__Instructions to follow__.
The full set of entries is to be printed exactly, with pictures excluded.

__Data for the task__.

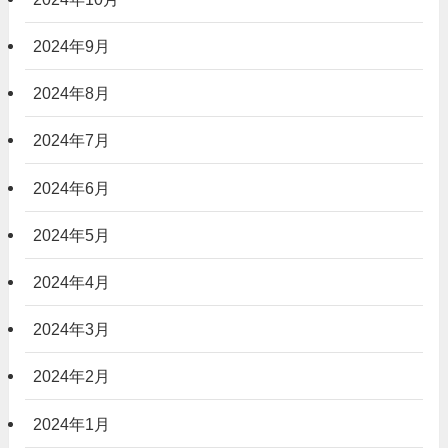
2024年9月
2024年8月
2024年7月
2024年6月
2024年5月
2024年4月
2024年3月
2024年2月
2024年1月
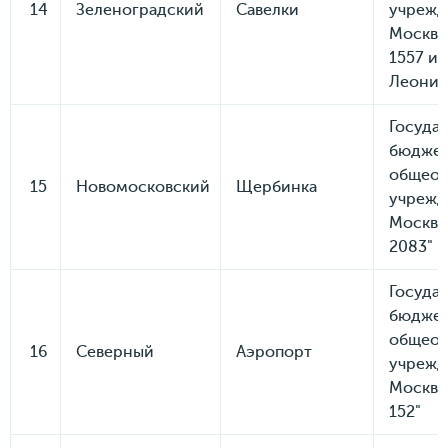
14
Зеленоградский
Савелки
учрежд
Москвы
1557 и
Леонид
Госуда
бюдже
общеоб
15
Новомосковский
Щербинка
учрежд
Москвы
2083"
Госуда
бюдже
общеоб
16
Северный
Аэропорт
учрежд
Москвы
152"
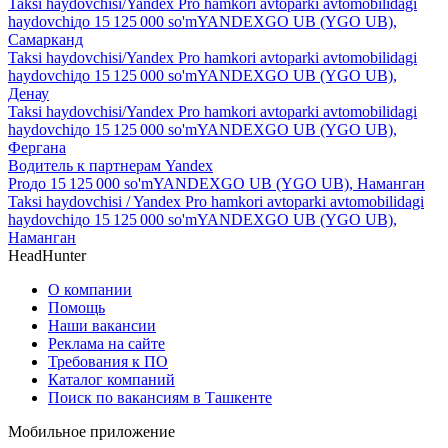
Taksi haydovchisi/Yandex Pro hamkori avtoparki avtomobilidagi
haydovchi
до
15 125 000
so'm
YANDEXGO UB (YGO UB),
Самарканд
Taksi haydovchisi/Yandex Pro hamkori avtoparki avtomobilidagi
haydovchi
до
15 125 000
so'm
YANDEXGO UB (YGO UB),
Денау
Taksi haydovchisi/Yandex Pro hamkori avtoparki avtomobilidagi
haydovchi
до
15 125 000
so'm
YANDEXGO UB (YGO UB),
Фергана
Водитель к партнерам Yandex
Pro
до
15 125 000
so'm
YANDEXGO UB (YGO UB), Наманган
Taksi haydovchisi / Yandex Pro hamkori avtoparki avtomobilidagi
haydovchi
до
15 125 000
so'm
YANDEXGO UB (YGO UB),
Наманган
HeadHunter
О компании
Помощь
Наши вакансии
Реклама на сайте
Требования к ПО
Каталог компаний
Поиск по вакансиям в Ташкенте
Мобильное приложение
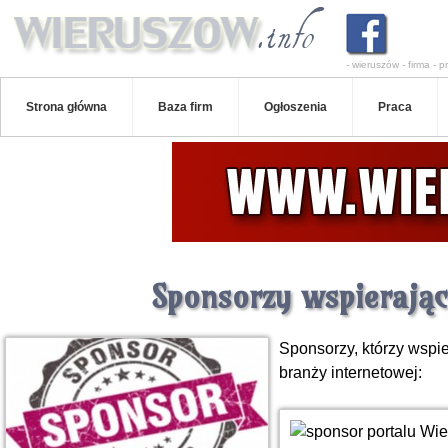
- wieruszów - firma - pr
Strona główna
Baza firm
Ogłoszenia
Praca
Sponsorzy wspierając
Sponsorzy, którzy wspie
branży internetowej:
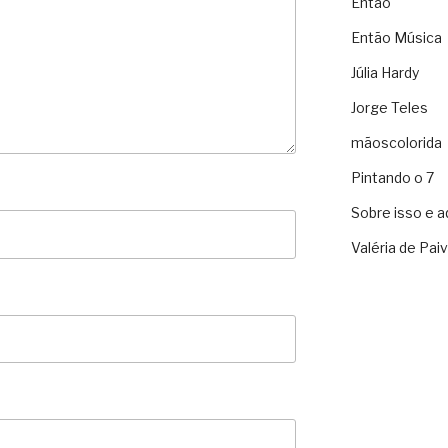
Então
Então Música
Júlia Hardy
Jorge Teles
mãoscolorida
Pintando o 7
Sobre isso e a
Valéria de Pai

__Answer below__.
2024年9月
2024年8月
2024年7月
2024年6月
2024年5月
2024年4月
2024年3月
2024年2月
2024年1月
14
Зеленоградский
Савелки
учрежд
Москвы
1557 и
Леонид
Госуда
бюдже
общеоб
15
Новомосковский
Щербинка
учрежд
Москвы
2083"
Госуда
бюдже
общеоб
16
Северный
Аэропорт
учрежд
Москвы
152"
Taksi haydovchisi/Yandex Pro hamkori avtoparki avtomobilidagi
haydovchi
до
15 125 000
so'm
YANDEXGO UB (YGO UB),
Самарканд
Taksi haydovchisi/Yandex Pro hamkori avtoparki avtomobilidagi
haydovchi
до
15 125 000
so'm
YANDEXGO UB (YGO UB),
Денау
Taksi haydovchisi/Yandex Pro hamkori avtoparki avtomobilidagi
haydovchi
до
15 125 000
so'm
YANDEXGO UB (YGO UB),
Фергана
Водитель к партнерам Yandex
Pro
до
15 125 000
so'm
YANDEXGO UB (YGO UB), Наманган
Taksi haydovchisi / Yandex Pro hamkori avtoparki avtomobilidagi
haydovchi
до
15 125 000
so'm
YANDEXGO UB (YGO UB),
Наманган
HeadHunter
О компании
Помощь
Наши вакансии
Реклама на сайте
Требования к ПО
Каталог компаний
Поиск по вакансиям в Ташкенте
Мобильное приложение
- wieruszów - firma - pr
Strona główna
Baza firm
Ogłoszenia
Praca
Sponsorzy wspierając
Sponsorzy, którzy wspie
branży internetowej:
Então
Então Música
Júlia Hardy
Jorge Teles
mãoscolorida
Pintando o 7
Sobre isso e a
Valéria de Pai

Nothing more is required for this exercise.